Oil, especially crude oil, is one of the most traded commodities in the world. It’s not only the basis of many commonly used products, it is also vital in the creation of jet fuel. Therefore, there is an intertwined relationship between the aviation industry, and the demand for crude oil.
For those who partake in crude oil trading the events and elements of airlines, and their fuel usage, is a key component of fundamental analysis. But is the rise in value of oil, at the time of writing, due to the increased demand from the airline companies? In this article, we will explore further the recent volatility in the oil market, as well as the impact that the aviation industry has on its value.
Recovery of oil prices
In 2020, the oil futures market saw a price movement that has never been recorded before in trading history, when the price of oil reached below zero. There was a surplus supply of oil in comparison to the level of demand, and so it reached the point where storage of the commodity became an issue. It was such an unprecedented moment in the oil trading sector that there was a case of buyers paying for the oil to be taken off their hands. This meant that the Organisation of Exporting Petroleum Countries (OEPC) had to intervene to minimise the supply end of the process, to offset the lull in demand.
This dramatic fall in prices can be attributed to the substantial decline in air travel. The worldwide pandemic meant that there were enforced travel restrictions which saw flights grounded, and essential jet fuel being unused. Air passenger traffic was way below average levels, and therefore the demand for fuel from airlines dramatically fell.
However, just as much as it can determine the fall of crude oil, so can the aviation industry cause its rise.
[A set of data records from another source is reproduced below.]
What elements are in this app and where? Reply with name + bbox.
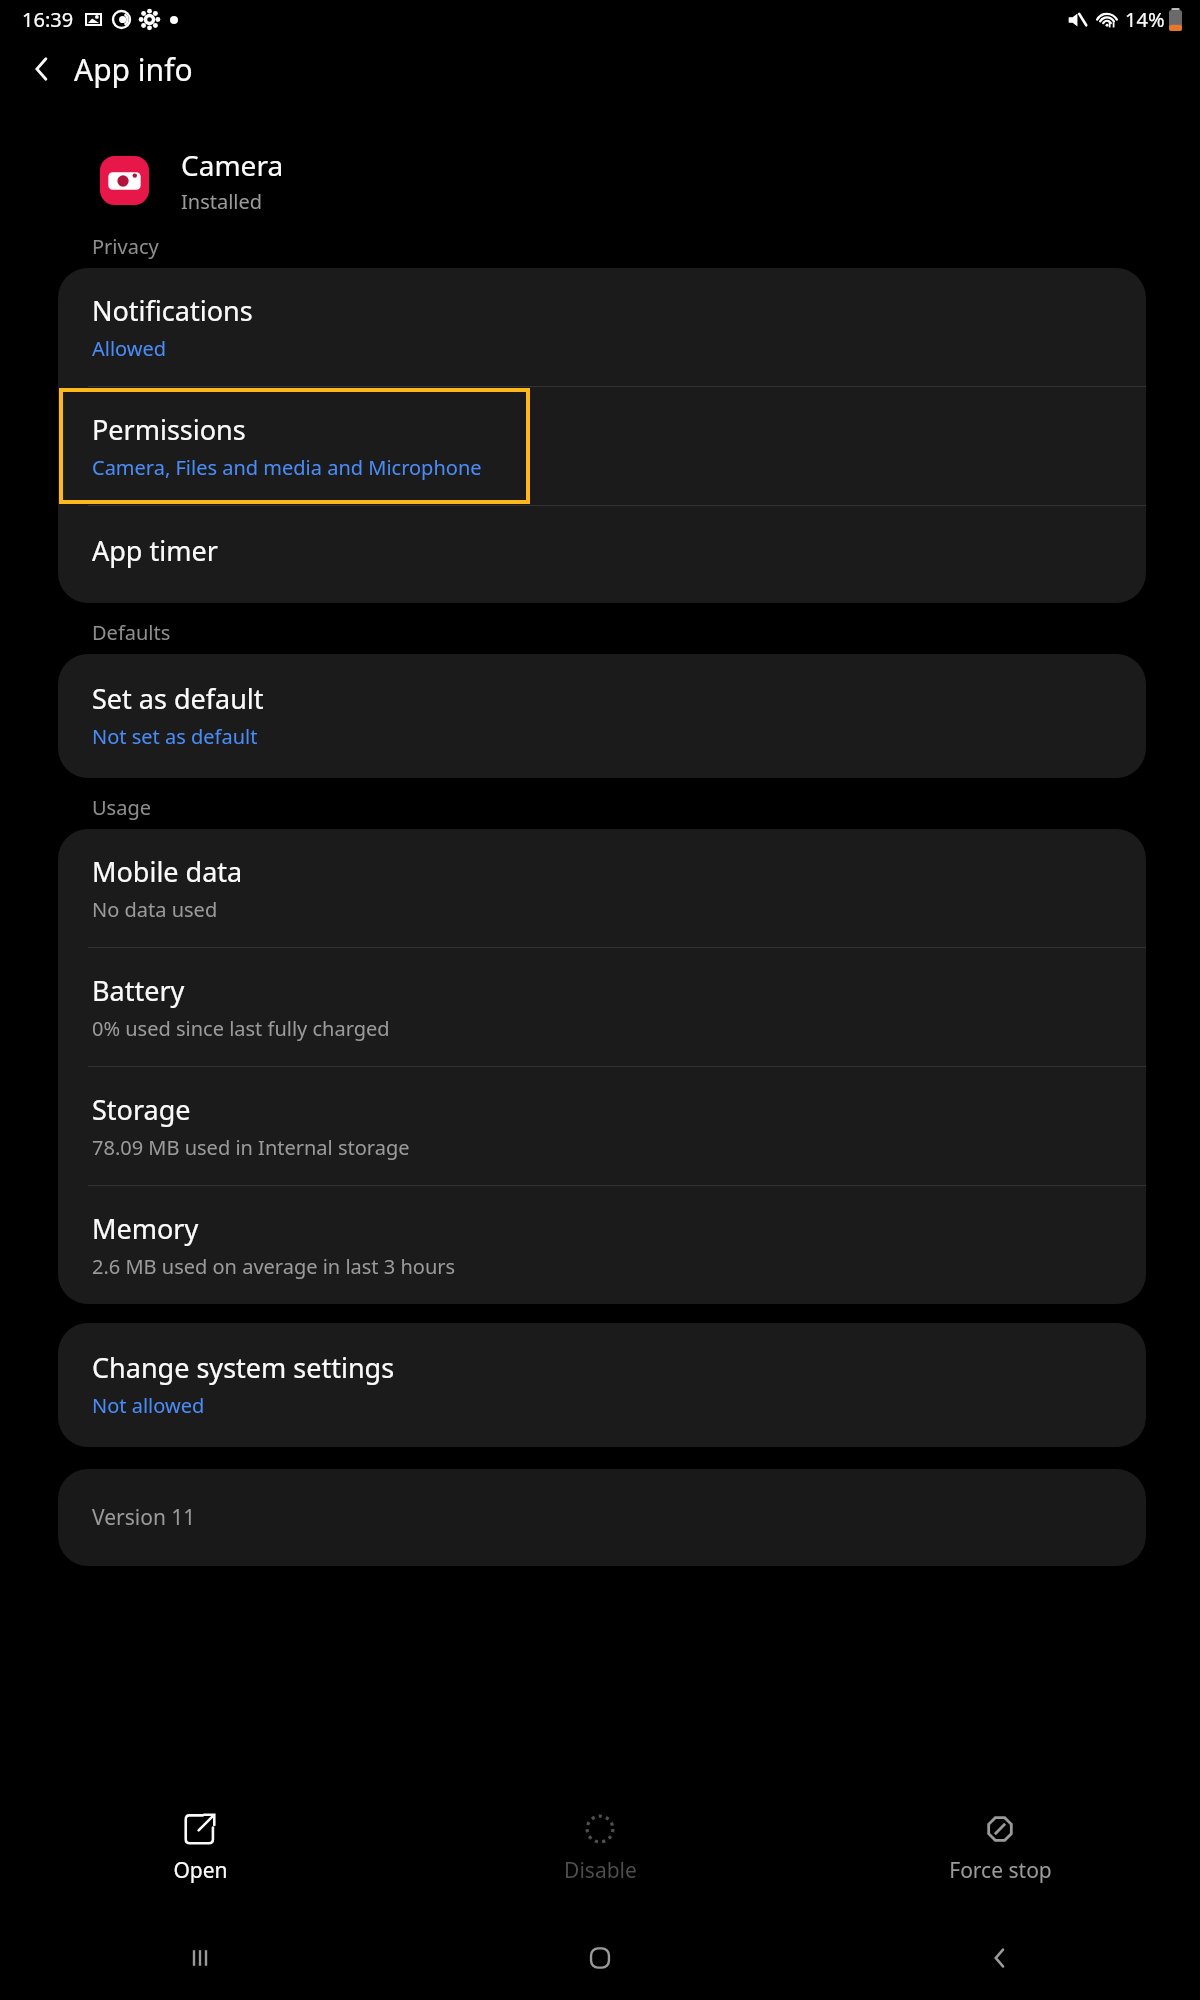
button[interactable]: Back <box>14 41 70 97</box>
button[interactable]: Recent apps <box>0 1916 400 2000</box>
button[interactable]: Permissions <box>58 387 531 505</box>
button[interactable]: Home <box>400 1916 800 2000</box>
staticText: App timer <box>92 532 218 569</box>
button[interactable]: Storage <box>58 1067 1146 1185</box>
staticText: Defaults <box>92 619 171 646</box>
staticText: Set as default <box>92 680 264 717</box>
staticText: Installed <box>181 188 263 215</box>
staticText: Allowed <box>92 335 167 362</box>
staticText: Open <box>173 1856 228 1885</box>
button[interactable]: Notifications <box>58 268 1146 386</box>
staticText: 0% used since last fully charged <box>92 1015 390 1042</box>
button[interactable]: Memory <box>58 1186 1146 1304</box>
staticText: 14% <box>1125 6 1165 33</box>
staticText: Camera, Files and media and Microphone <box>92 454 482 481</box>
staticText: Not set as default <box>92 723 258 750</box>
staticText: Change system settings <box>92 1349 395 1386</box>
staticText: Usage <box>92 794 151 821</box>
staticText: Notifications <box>92 292 253 329</box>
staticText: Not allowed <box>92 1392 205 1419</box>
staticText: Permissions <box>92 411 246 448</box>
staticText: 2.6 MB used on average in last 3 hours <box>92 1253 456 1280</box>
staticText: 78.09 MB used in Internal storage <box>92 1134 410 1161</box>
staticText: 16:39 <box>22 6 74 33</box>
staticText: App info <box>74 49 193 90</box>
staticText: Version 11 <box>92 1503 196 1532</box>
button[interactable]: Set as default <box>58 654 1146 778</box>
button[interactable]: Mobile data <box>58 829 1146 947</box>
staticText: Storage <box>92 1091 191 1128</box>
staticText: Camera <box>181 146 284 184</box>
button[interactable]: Open <box>0 1786 400 1916</box>
staticText: Mobile data <box>92 853 243 890</box>
button[interactable]: Battery <box>58 948 1146 1066</box>
staticText: Force stop <box>949 1856 1052 1885</box>
button[interactable]: Change system settings <box>58 1323 1146 1447</box>
button[interactable]: App timer <box>58 506 1146 603</box>
staticText: Memory <box>92 1210 199 1247</box>
staticText: No data used <box>92 896 218 923</box>
button[interactable]: Disable <box>400 1786 800 1916</box>
button[interactable]: Force stop <box>800 1786 1200 1916</box>
button[interactable]: Back <box>800 1916 1200 2000</box>
staticText: Privacy <box>92 233 159 260</box>
staticText: Disable <box>564 1856 637 1885</box>
staticText: Battery <box>92 972 185 1009</box>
According to oil experts and market analysts, there has been a recovery for oil prices recently (at the time of writing), and this trend is expected to continue.
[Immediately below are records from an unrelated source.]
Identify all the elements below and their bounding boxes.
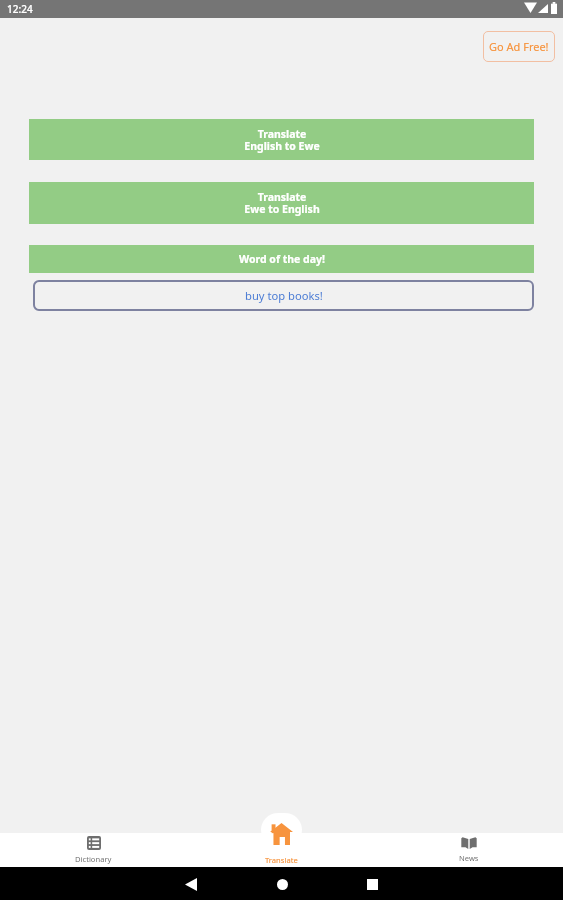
button[interactable]: News [375, 833, 563, 867]
staticText: Translate Ewe to English [244, 190, 320, 216]
staticText: 12:24 [7, 2, 33, 16]
button[interactable]: Back [176, 869, 206, 899]
staticText: News [459, 853, 479, 863]
button[interactable]: Home [267, 869, 297, 899]
button[interactable]: Recent apps [357, 869, 387, 899]
staticText: Go Ad Free! [489, 39, 549, 54]
button[interactable]: Dictionary [0, 833, 187, 867]
button[interactable]: Translate Ewe to English [29, 182, 534, 224]
button[interactable]: buy top books! [33, 280, 534, 311]
button[interactable]: Go Ad Free! [483, 31, 555, 62]
staticText: Dictionary [75, 854, 112, 864]
button[interactable]: Translate [261, 813, 302, 847]
staticText: buy top books! [245, 288, 323, 303]
staticText: Translate [265, 855, 298, 865]
button[interactable]: Word of the day! [29, 245, 534, 273]
staticText: Word of the day! [239, 252, 325, 266]
button[interactable]: Translate English to Ewe [29, 119, 534, 160]
button[interactable]: Translate [187, 833, 375, 867]
staticText: Translate English to Ewe [244, 127, 320, 153]
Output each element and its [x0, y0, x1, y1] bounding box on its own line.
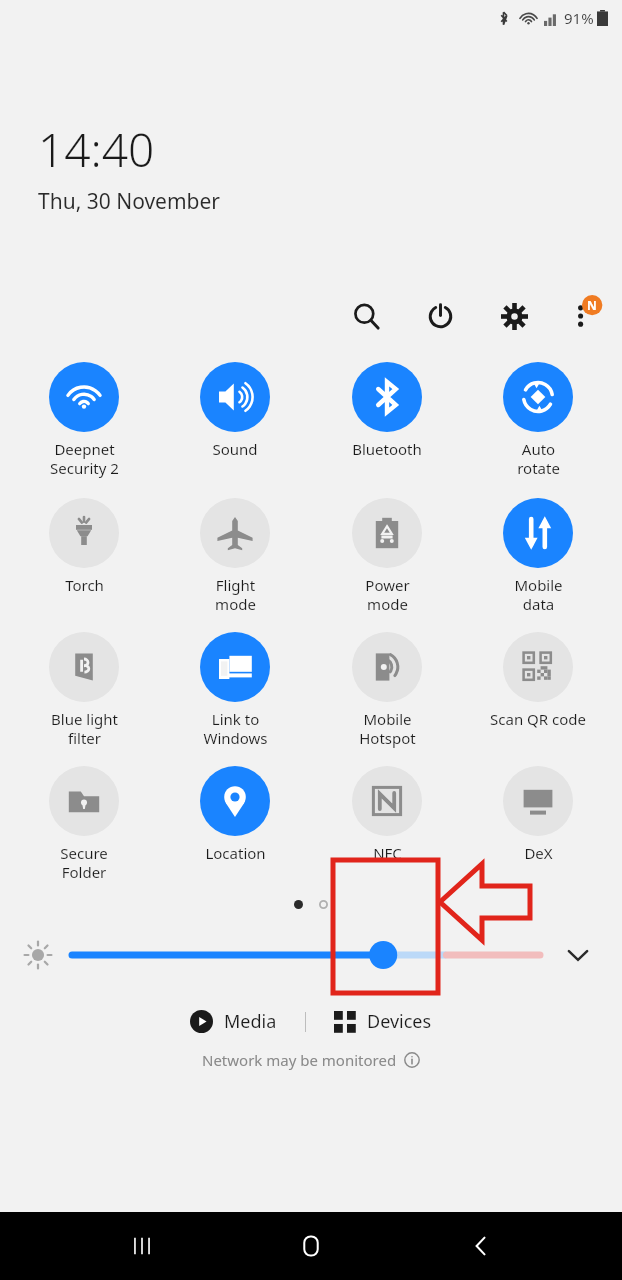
- button[interactable]: Devices: [324, 1003, 442, 1040]
- staticText: Devices: [367, 1009, 432, 1034]
- staticText: Scan QR code: [490, 709, 586, 729]
- button[interactable]: Flight mode: [168, 496, 302, 616]
- button[interactable]: More options: [562, 294, 606, 338]
- button[interactable]: Home: [283, 1218, 339, 1274]
- staticText: Bluetooth: [352, 439, 422, 459]
- button[interactable]: Deepnet Security 2: [17, 360, 151, 480]
- button[interactable]: NFC: [320, 764, 454, 865]
- button[interactable]: Auto rotate: [471, 360, 605, 480]
- staticText: Power mode: [365, 575, 410, 614]
- staticText: Secure Folder: [60, 843, 108, 882]
- staticText: N: [587, 297, 597, 313]
- staticText: Flight mode: [215, 575, 256, 614]
- staticText: Deepnet Security 2: [50, 439, 119, 478]
- staticText: Network may be monitored: [202, 1050, 397, 1070]
- button[interactable]: DeX: [471, 764, 605, 865]
- staticText: Mobile Hotspot: [359, 709, 416, 748]
- button[interactable]: Recents: [114, 1218, 170, 1274]
- button[interactable]: Power: [418, 294, 462, 338]
- staticText: Link to Windows: [203, 709, 268, 748]
- staticText: Sound: [212, 439, 258, 459]
- staticText: Media: [224, 1009, 277, 1034]
- button[interactable]: Back: [453, 1218, 509, 1274]
- staticText: Thu, 30 November: [38, 187, 221, 216]
- staticText: DeX: [524, 843, 553, 863]
- button[interactable]: Secure Folder: [17, 764, 151, 884]
- button[interactable]: Mobile Hotspot: [320, 630, 454, 750]
- button[interactable]: Brightness: [72, 937, 540, 973]
- button[interactable]: Scan QR code: [471, 630, 605, 731]
- button[interactable]: Bluetooth: [320, 360, 454, 461]
- button[interactable]: Location: [168, 764, 302, 865]
- button[interactable]: Mobile data: [471, 496, 605, 616]
- staticText: Auto rotate: [517, 439, 560, 478]
- staticText: 91%: [564, 8, 594, 28]
- staticText: NFC: [373, 843, 402, 863]
- button[interactable]: Power mode: [320, 496, 454, 616]
- staticText: Blue light filter: [51, 709, 118, 748]
- button[interactable]: Torch: [17, 496, 151, 597]
- staticText: Location: [205, 843, 266, 863]
- button[interactable]: Settings: [492, 294, 536, 338]
- button[interactable]: Search: [344, 294, 388, 338]
- staticText: Mobile data: [514, 575, 563, 614]
- staticText: 14:40: [38, 118, 155, 181]
- button[interactable]: Blue light filter: [17, 630, 151, 750]
- staticText: Torch: [65, 575, 104, 595]
- button[interactable]: Link to Windows: [168, 630, 302, 750]
- button[interactable]: Expand: [556, 933, 600, 977]
- button[interactable]: Sound: [168, 360, 302, 461]
- button[interactable]: Media: [180, 1003, 287, 1040]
According to the International Air Transport Association report on air cargo and air travel markets, global air travel improved in March this year but was still 67.2% lower than in March 2019. As a result, the market has seen a boost in crude oil prices, as the demand for jet fuel is shown to be a critical factor that can affect its value.
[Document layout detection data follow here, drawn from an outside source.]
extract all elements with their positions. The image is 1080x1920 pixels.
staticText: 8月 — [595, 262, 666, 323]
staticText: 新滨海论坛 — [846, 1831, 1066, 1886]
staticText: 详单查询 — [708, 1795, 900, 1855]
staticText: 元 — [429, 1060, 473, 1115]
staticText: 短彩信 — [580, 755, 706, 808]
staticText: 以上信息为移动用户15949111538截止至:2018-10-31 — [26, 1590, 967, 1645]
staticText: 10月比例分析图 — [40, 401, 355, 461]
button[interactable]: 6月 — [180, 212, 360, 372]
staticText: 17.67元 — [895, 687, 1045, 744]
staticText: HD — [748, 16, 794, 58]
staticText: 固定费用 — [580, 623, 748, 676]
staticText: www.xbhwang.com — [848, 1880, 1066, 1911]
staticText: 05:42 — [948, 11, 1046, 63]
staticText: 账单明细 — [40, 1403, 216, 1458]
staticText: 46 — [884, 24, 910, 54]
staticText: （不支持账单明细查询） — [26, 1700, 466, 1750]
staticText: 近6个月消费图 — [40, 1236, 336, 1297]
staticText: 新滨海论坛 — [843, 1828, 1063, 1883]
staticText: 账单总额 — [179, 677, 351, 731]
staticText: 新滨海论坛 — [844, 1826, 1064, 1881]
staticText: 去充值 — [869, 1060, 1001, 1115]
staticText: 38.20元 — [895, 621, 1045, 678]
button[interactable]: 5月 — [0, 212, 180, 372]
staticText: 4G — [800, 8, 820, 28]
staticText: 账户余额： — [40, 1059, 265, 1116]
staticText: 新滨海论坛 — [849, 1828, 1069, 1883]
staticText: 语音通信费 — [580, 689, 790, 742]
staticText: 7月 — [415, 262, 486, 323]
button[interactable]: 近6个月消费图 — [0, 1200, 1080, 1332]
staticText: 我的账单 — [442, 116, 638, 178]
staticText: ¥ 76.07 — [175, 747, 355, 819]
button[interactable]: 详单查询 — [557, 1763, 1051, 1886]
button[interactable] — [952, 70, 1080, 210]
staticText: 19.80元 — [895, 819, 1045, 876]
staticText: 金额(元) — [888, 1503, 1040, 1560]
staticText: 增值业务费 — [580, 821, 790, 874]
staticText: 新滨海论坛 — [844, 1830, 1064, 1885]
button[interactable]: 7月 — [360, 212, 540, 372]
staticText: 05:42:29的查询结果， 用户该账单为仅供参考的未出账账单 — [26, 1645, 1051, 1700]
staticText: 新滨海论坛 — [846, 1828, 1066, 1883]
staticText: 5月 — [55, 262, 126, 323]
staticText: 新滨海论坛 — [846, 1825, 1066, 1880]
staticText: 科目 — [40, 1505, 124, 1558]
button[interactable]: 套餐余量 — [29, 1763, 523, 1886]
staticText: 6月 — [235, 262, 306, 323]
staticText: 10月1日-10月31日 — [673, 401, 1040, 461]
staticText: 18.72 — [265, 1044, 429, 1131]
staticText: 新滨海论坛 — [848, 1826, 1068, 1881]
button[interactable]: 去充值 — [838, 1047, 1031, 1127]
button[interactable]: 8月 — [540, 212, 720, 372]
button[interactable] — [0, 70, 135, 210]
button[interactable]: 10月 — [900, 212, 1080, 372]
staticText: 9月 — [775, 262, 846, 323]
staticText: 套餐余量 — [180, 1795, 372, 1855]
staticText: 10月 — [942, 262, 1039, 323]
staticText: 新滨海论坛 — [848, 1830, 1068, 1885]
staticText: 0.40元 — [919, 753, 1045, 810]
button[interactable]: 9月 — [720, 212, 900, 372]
The movement in the market is also a reaction to the easing of lockdowns in Europe, with EU and UK officials submitting plans for easing travel restrictions by the summer of 2021. This relaxation of restrictions has also begun in the US, as the number of people who have received their doses of the vaccination increases.
However, this comes at a time where the usage of aeroplane fuel is dependant on the number of COVID-19 cases, infections rates, the strictness of lockdown restrictions as well as the success of vaccines. These circumstances are unlike anything witnessed before by the aviation and oil industry alike, and so are all key factors to consider when it comes to the price of oil.
The effect of low prices on airlines
Just as much as the demand for fuel can affect the price of oil, so can its low value have an impact on the aviation industry, and in some cases for the better. As aforementioned, the commodities market saw prices for oil reach incredibly low levels, which would have been taken into account in terms of costs, equations and budgets for airlines.
For some airline companies, depending on their investment interest and hedging positions, they have seen a profit from falling prices. Lower fuel prices have had a major influence on aviation, and in some case on the airline’s fleet in particular.
For example, Qantas airlines postponed the retirement of two of its aeroplanes, as the demand for international travel increases and fuel remains cheap. Malaysia Airlines reactivated planes from storage, whereas United airlines have extended the lifespan of some of their planes.
Looking to the future, as more airlines invest in their air fleet and infrastructure, there may be a surge in demand for jet fuel again, which as previous trends indicate, will have a subsequent effect on the price of crude oil.